Leo uns Neema sahen sie verblüfft an. Jack bemerkte den Blick Leos und sah an sich herunter. Sie musste unwillkürlich grinsen. Sie trug fast überhaupt keine Kleidung am Körper.
»Verdammt Jack, ich hab dir schon mal gesagt, dass du im Dienst deine Kombination tragen sollst«, sagte Neema. »Was du während deiner Freizeit tust, ist mir egal. Außerdem ...«
»Außerdem?«, fragte Jack lauernd.
Neema musste nun auch lachen.
»Außerdem lenkst du meinen Leo offensichtlich mehr ab, als ich gern sehen würde.«
»Gut, ich zieh mir gleich was an. Aber wir haben ein ernstes Problem.«
»Was ist los?«, fragte Neema besorgt.
»Eine Verdichterzelle des Korpuskularbeschleunigers ist durchgebrannt. Wenn wir den Bremsvorgang einleiten, besteht die Gefahr, dass auch die zweite Verdichterzelle den Geist aufgibt.«
»Kann man sie nicht austauschen?«, fragte Neema. »Ich meine, mich erinnern zu können, dass wir dieses Problem schon mal hatten und du die Zelle ausgewechselt hast.«
»Es war die ausgetauschte Zelle, Neema. Eine Weitere haben wir nicht an Bord.«
»Was bedeutet das jetzt genau?«, wollte Leo wissen. »Können wir nicht mehr bremsen?«
»Das weiß ich nicht«, gab Jack zu. »Es kann durchaus sein, dass wir die DIGGER XI noch zum Stehen bekommen, es kann aber auch sein, dass die zweite Zelle platzt und dann sieht es düster aus. Dann können wir nämlich nicht mehr genügend Schub aufbauen, um ins innere System zurückzufliegen. Wir säßen für alle Zeiten hier draußen fest. Leider würde diese Ewigkeit nicht lange dauern, denn unser Wasserrückführungssystem funktioniert dann auch nicht mehr.

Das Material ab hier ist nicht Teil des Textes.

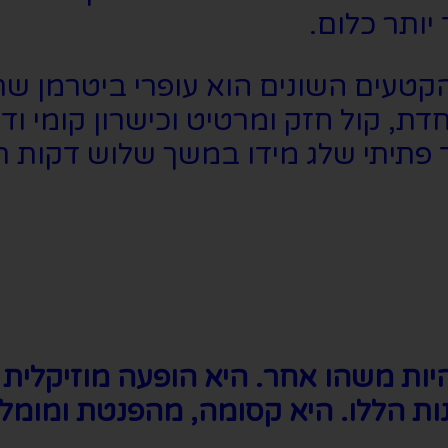
יותר כלום.
הקטעים השונים הוא עופרי ביטרמן ש
דת, קול חזק ומרטיט וכישרון קומי ו
ד פתיתי שלג מידו במשך שלוש דקות 
ות משהו אחר. היא הופעה מוזיקלית ע
ת הללו. היא קסומה, מהפנטת ומומלצת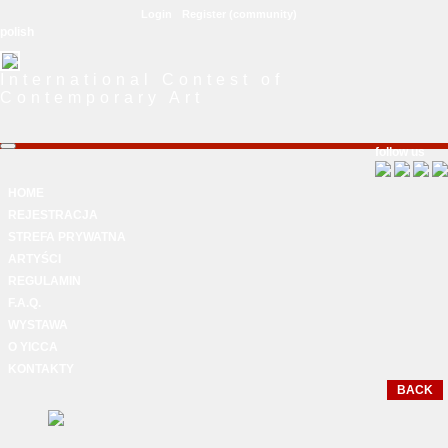
Login
Register (community)
polish
International Contest of
Contemporary Art
follow us
HOME
REJESTRACJA
STREFA PRYWATNA
ARTYŚCI
REGULAMIN
F.A.Q.
WYSTAWA
O YICCA
KONTAKTY
BACK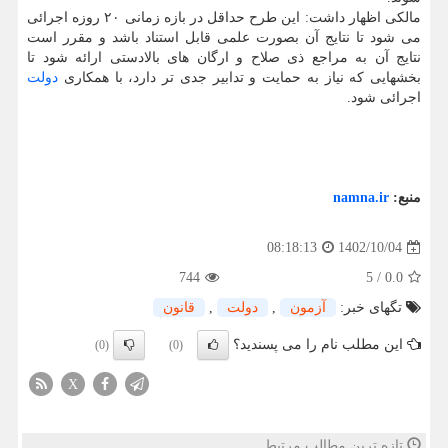
مالکی اظهار داشت: این طرح حداقل در بازه زمانی ۲۰ روزه اجرائی
می شود تا نتایج آن بصورت علمی قابل استناد باشد و مقرر است
نتایج آن به مراجع ذی صلاح و ارگان های بالادستی ارائه شود تا
بخشهایی که نیاز به حمایت و تدابیر جدی تر دارد، با همکاری
دولت
اجرائی شود.
منبع:
namna.ir
1402/10/04
08:18:13
744
5
/
0.0
تگهای خبر:
آزمون
,
دولت
,
قانون
این مطلب نام را می پسندید؟
(0)
(0)
X
تازه ترین مطالب مرتبط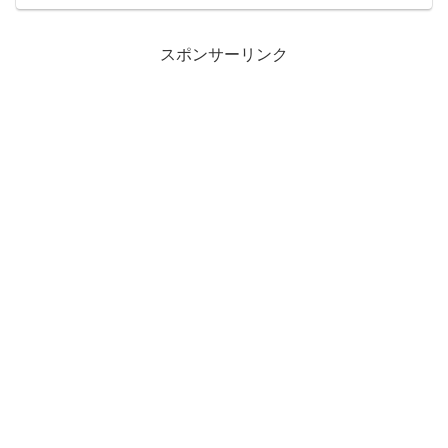
めることに。しかし私は、職場でできた
彼女を衝動的に殺してしま...
スポンサーリンク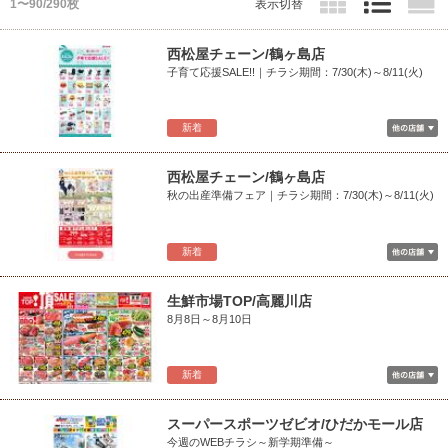
1〜90/290枚
表示切替
西松屋チェーン/鶴ヶ島店
子育て応援SALE!!｜チラシ期間：7/30(木)～8/11(火)
新着
西松屋チェーン/鶴ヶ島店
秋の出産準備フェア｜チラシ期間：7/30(木)～8/11(火)
新着
生鮮市場TOP/高麗川店
8月8日～8月10日
新着
スーパースポーツゼビオ/ひだかモール店
今週のWEBチラシ～新学期準備～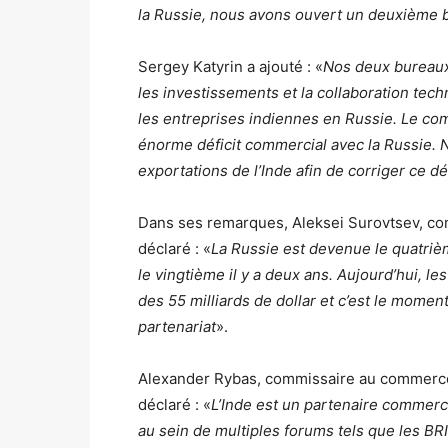
la Russie, nous avons ouvert un deuxième 
Sergey Katyrin a ajouté : «
Nos deux bureaux 
les investissements et la collaboration tec
les entreprises indiennes en Russie. Le comm
énorme déficit commercial avec la Russie. N
exportations de l’Inde afin de corriger ce dé
Dans ses remarques, Aleksei Surovtsev, con
déclaré : «
La Russie est devenue le quatrièm
le vingtième il y a deux ans. Aujourd’hui, l
des 55 milliards de dollar et c’est le mome
partenariat
».
Alexander Rybas, commissaire au commerce 
déclaré : «
L’Inde est un partenaire commerci
au sein de multiples forums tels que les BR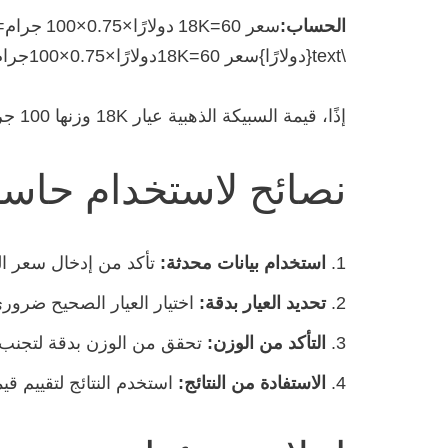
الحساب:
\text{دولارًا}سعر 18K=60دولارًا×0.75×100جرام=4,500دولارًا
إذًا، قيمة السبيكة الذهبية عيار 18K وزنها 100 جرام تقدر بـ
نصائح لاستخدام حاسب
استخدام بيانات محدثة:
تأكد من إدخال سعر ال
تحديد العيار بدقة:
اختيار العيار الصحيح ضرور
التأكد من الوزن:
تحقق من الوزن بدقة لتجنب 
الاستفادة من النتائج:
استخدم النتائج لتقييم قي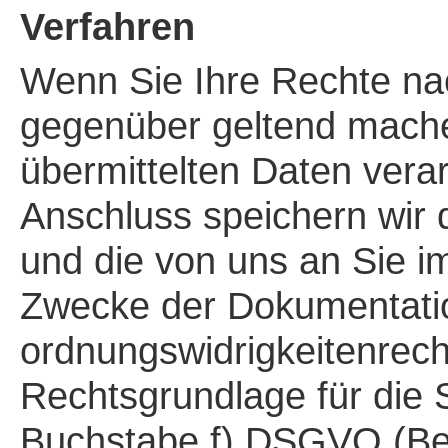
Verfahren
Wenn Sie Ihre Rechte 
gegenüber geltend mache
übermittelten Daten verar
Anschluss speichern wir 
und die von uns an Sie 
Zwecke der Dokumentatio
ordnungswidrigkeitenrecht
Rechtsgrundlage für die S
Buchstabe f) DSGVO (Ber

Selbst, wenn wir uns einschränken, würde das Wasser nur noch für einige Wochen reichen.«
Neema machte ein besorgtes Gesicht. »Wie hoch schätzt du unsere Chancen ein, dass es gut geht?«
»Höchstens vierzig Prozent.«
Knapp einen Tag später war es so weit: Das Radar sprach an und meldete einen Körper von etwa tausendachthundert Kilometern im Durchmesser. Es musste Makemake sein, denn etwas anderes gab es in der näheren Umgebung nicht. Lance Payne nahm an den Kontrollen Platz und berechnete eine Anflugkurve, die sie in eine enge Umlaufbahn um den Kleinplaneten führen sollte. Die Anziehungskraft von Makemake konnte nicht hoch sein. Sie hofften, dass sie ausreichen würde, ihr Schiff in einer Kreisbahn festzuhalten. Sie schnallten sich an und Lance drückte die Taste für die Bremstriebwerke. Unverzüglich spürten sie wieder ihr Gewicht. Nach der langen Zeit der Schwerelosigkeit stöhnten sie unter der ungewohnten Belastung.
»Triebwerke reagieren normal«, rief Lance. »Jack, wie ist der Status?«
»Alles normal«, erwiderte sie.
Die DIGGER XI bremste bereits seit einigen Stunden ab und sie dachten, dass sie noch einmal Glück gehabt hatten, als ein schriller Alarm ertönte.
Jack wurde an ihrer Konsole hektisch und schaltete wild an ihren Instrumenten herum.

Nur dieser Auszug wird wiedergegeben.